Storm Tracker | Mobility Impact | Storm Stats | City Boundaries | Data Processing | Impact Charts | Refinements

Data Processing

A backup of the Postgres database prepared for this study resides in an Amazon RDS > Snapshot within LH account.

After capturing data from Twitter, the following steps are used to pre-process Twitter geotagged records for mobility studies to allow for fast searches and visual analytics.

Pre-processing occurs in PostgreSQL using an imported CSV file containing an id, latitude, longitude and created date. The following steps are preliminary to generating CSV output with 5-day norm-to-impact data, 6 displacement step tiers, and daily radius of gyration calculations for a 33-day span surrounding each storm.

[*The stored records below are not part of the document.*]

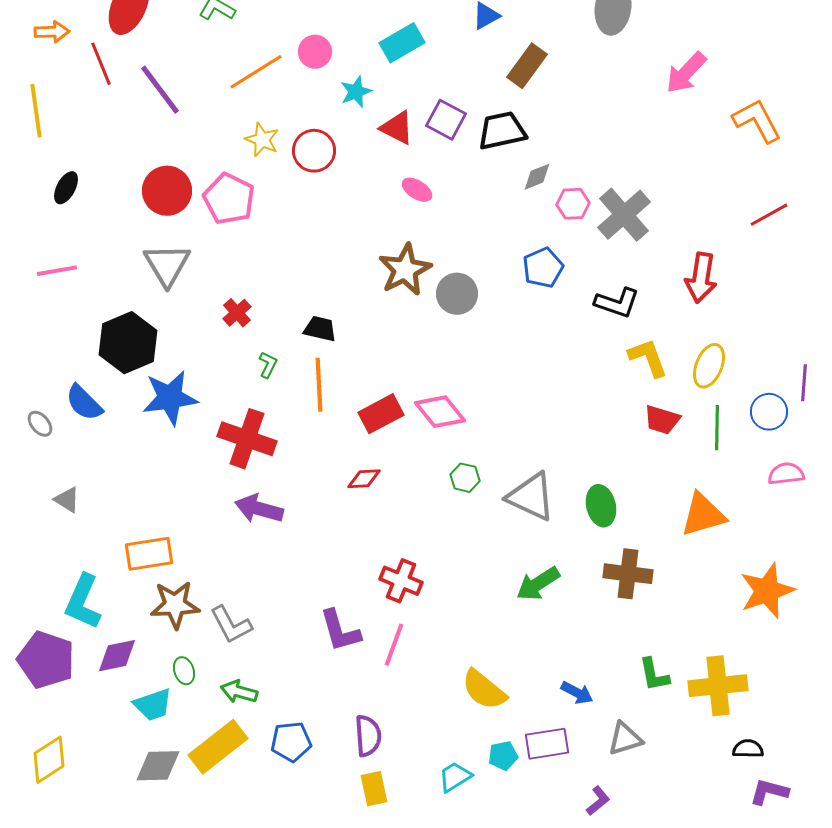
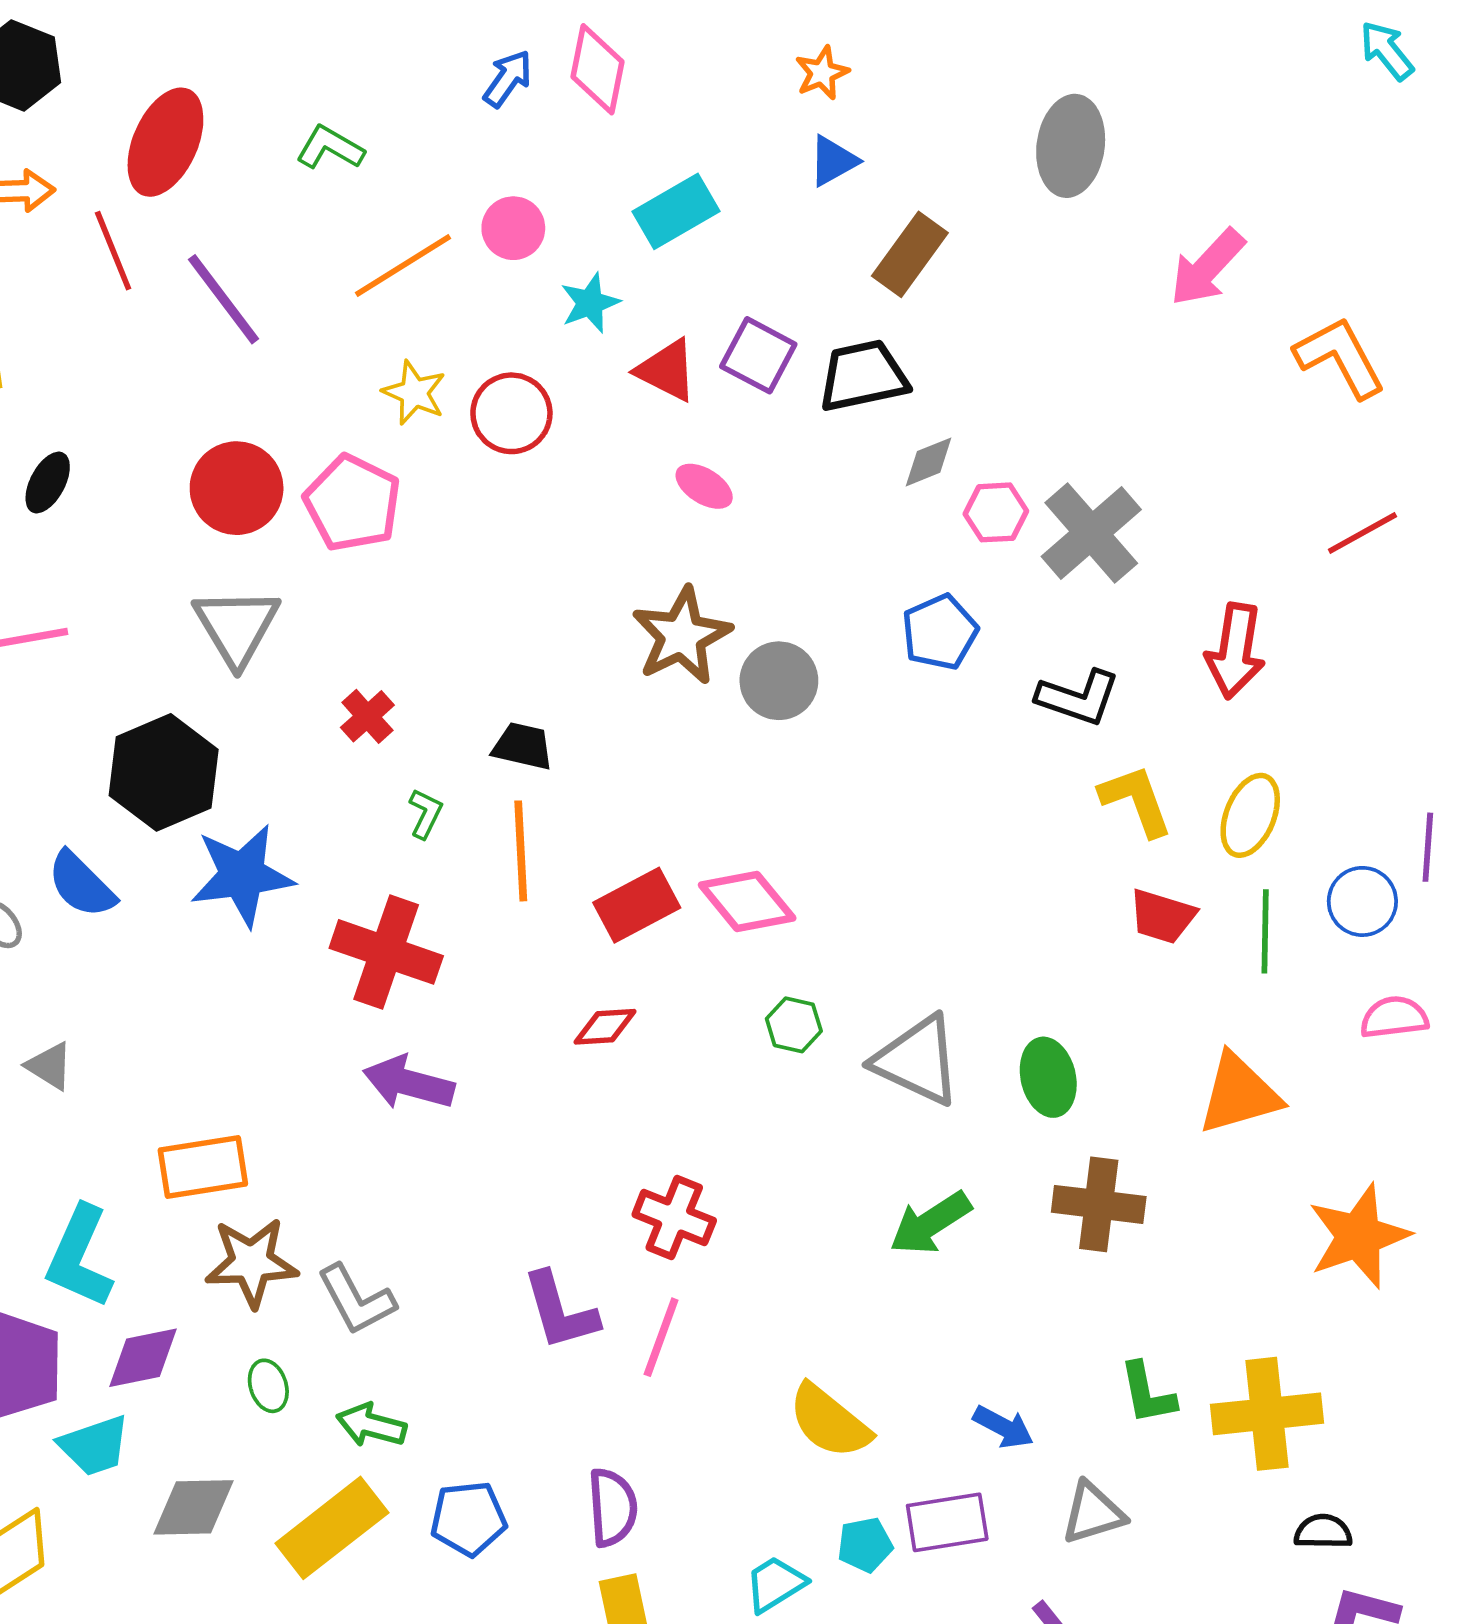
cyan trapezoid: (153, 705) -> (94, 1446), moved
gray diamond: (158, 766) -> (194, 1507), moved

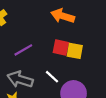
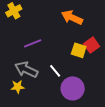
red square: (61, 47) -> (92, 45), moved, turned 35

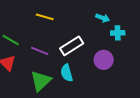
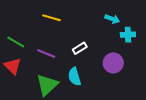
white rectangle: (72, 46) -> (80, 48), size x0.6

To try: Using the Query Editor for Aurora Serverless


A. Import and Prep Data within PostgreSQL

In the first three steps, data is merged and duplicates in the source data are removed. The process then adds local times (including daylight savings time), position geometry (geom) for the current location and prior post location. The geom is used to calculate the displacement distance traveled between posts (within days starting at 3am), and a universally unique ID (guid) is added to prevent future duplicates.

1. CREATE A NEW TABLE

Generate table with script, then import and merge multiple months and any missing days. AWS recommends managing PostgreSQL database using the client app pgAdmin, which includes CSV import and export tools.

CREATE TABLE public.matthew_jacksonville
(
    twitter_uid bigint NOT NULL,
    created TIMESTAMPTZ,
    longitude real,
    latitude real
)
WITH (
    OIDS = FALSE
)
TABLESPACE pg_default;
ALTER TABLE public.matthew_jacksonville
    OWNER to dataportal;

-- Refresh your table list after creating new table

When importing a Twitter CSV file from a Northeastern University Mongo export , use the following script. The rows provided are: id, user_id, lon, lat, created_at, text. The "created" column is in text format initially to match the data source.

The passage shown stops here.